Qualche anno fa Adelphi ha pubblicato Sotto una stella crudele, le memorie in cui, con delicata ironia, Heda Margolius Kovály raccontava il tragico destino di sopravvissuta ai campi di concentramento e ai processi politici nella Praga dell’inizio degli anni Cinquanta, quando la sua famiglia venne travolta dallo spietato nuovo ordine stalinista che avrebbe cambiato per sempre la storia della Cecoslovacchia. Dopo una rocambolesca fuga alla fine della guerra e qualche anno di intensa costruzione del socialismo, si apriva per lei, vedova di un nemico del popolo, un lungo periodo di stenti, impossibile da dimenticare: «custodisco il passato dentro di me ripiegato come una fisarmonica, come uno di quei libretti di cartoline, piccoli e ordinati, che la gente porta a casa per ricordo da città lontane».

RUDOLF MARGOLIUS era stato giustiziato nel corso del famigerato processo contro l’inesistente «centro di cospirazione antistatale» diretto dal Segretario generale del Partito comunista Rudolf Slánský. La «colpa» di Margolius, il più giovane tra i condannati a morte, era quella di aver gestito, in quanto viceministro del Commercio estero, le relazioni con i paesi occidentali.
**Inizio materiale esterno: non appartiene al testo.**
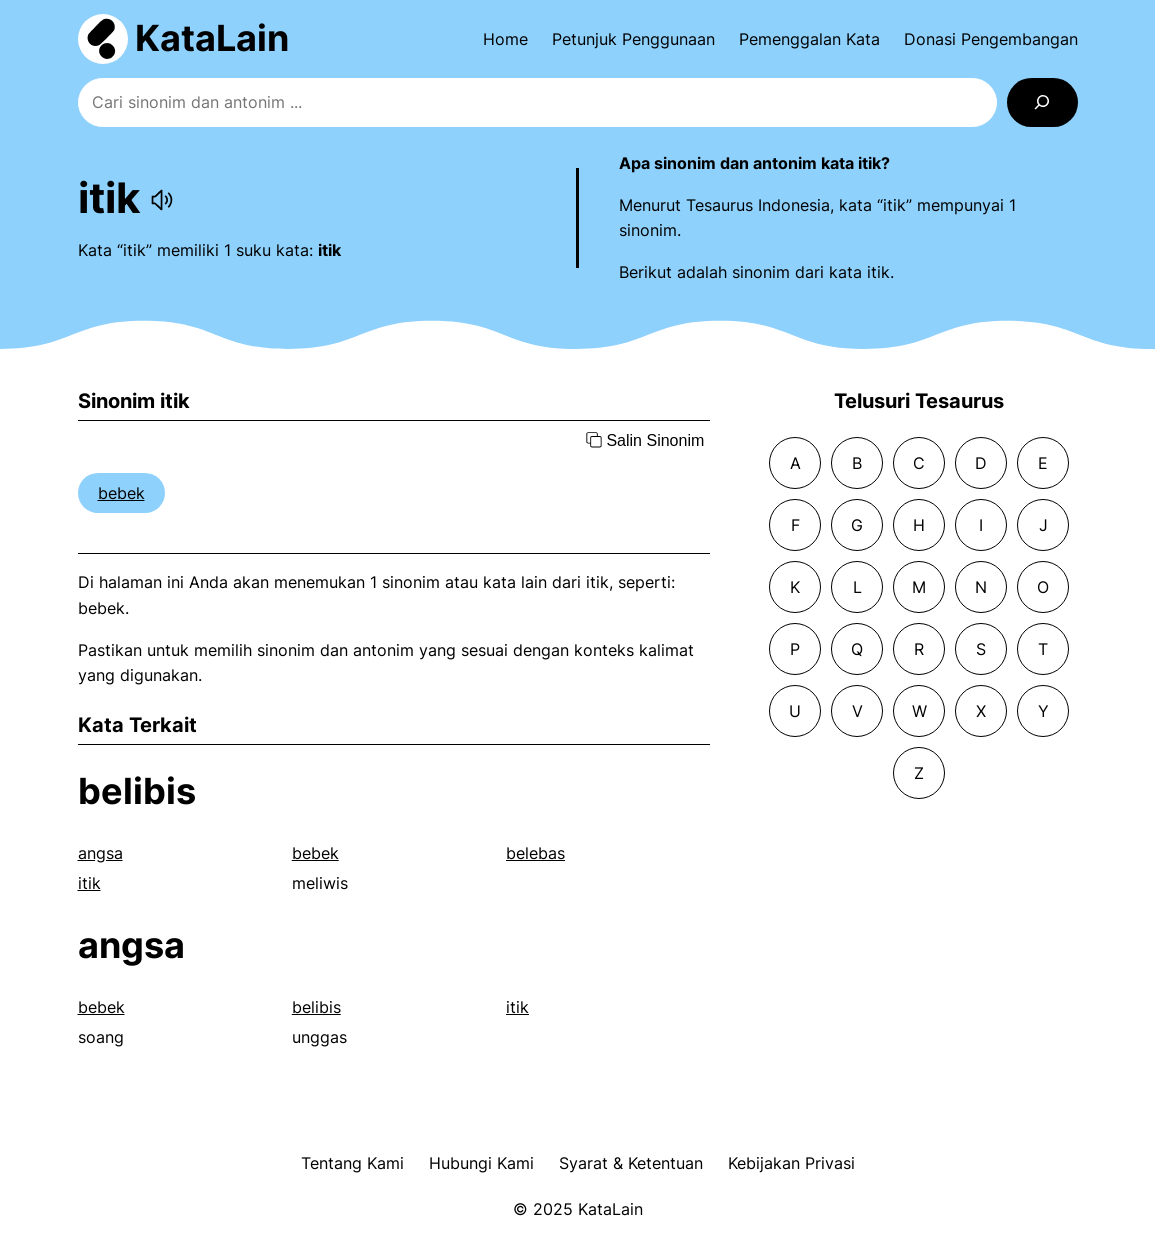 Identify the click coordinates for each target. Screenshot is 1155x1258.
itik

Il processo, caratterizzato da grottesche confessioni estorte con la forza, fu seguito in tutto il mondo e terminò con la condanna a morte di undici comunisti (tra cui lo stesso segretario generale) e tre condanne all’ergastolo. L’antisemitismo dell’intero processo era sancito dal fatto che ben undici dei quattordici accusati fossero definiti «di origine ebraica».

Si tratta di un episodio conosciuto grazie al successo avuto dalla pubblicazione delle testimonianze di sopravvissuti e parenti: la Confessione di Arthur London (da cui fu tratto nel 1970 l’omonimo film di Costa-Gavras), il rapporto di Josefa Slánská o la testimonianza di Eugen Löbl.

Poldi, editore piccolo ma battagliero, ha ora tradotto le memorie del figlio di Heda e Rudolf, Ivan Margolius (Riflessi di Praga pp. 336, euro 22). Proprio quel bambino di cui Heda parla a lungo nelle sue memorie, a cui aveva a lungo nascosto la causa della morte del padre e, su desiderio del marito, cambiato il cognome con quello del secondo marito (Kovály). L’autore, emigrato nel 1966 in Inghilterra, è un noto architetto e autore di diversi volumi, tra i quali una monografia sulla visionaria concezione architettonica di Jan Kaplický.

Riflessi di Praga racconta la sua ricerca del padre, l’impossibile speranza di rincontrarlo su quella macchina su cui immagina di salire all’inizio e alla fine del libro. Attraverso materiali d’archivio, ricordi di famiglia, atti del processo, Ivan Margolius cerca di ricostruire non solo le peripezie dei genitori ma anche di dare un senso alla propria vita, segnata dall’avvenimento che gli aveva gettato addosso «una nera nube di inquietudine» che «non se ne andò mai più».

LO STILE SOBRIO e allo stesso tempo partecipe offre una testimonianza su un avvenimento che ha travolto varie generazioni. Ma che non va dimenticato perché, come dice Ivan Margolius nella lettera ai genitori posta in calce al libro «la costruzione di un futuro sicuro per l’umanità nell’ulteriore sviluppo del mondo è impossibile senza uno scrupoloso studio degli avvenimenti passati».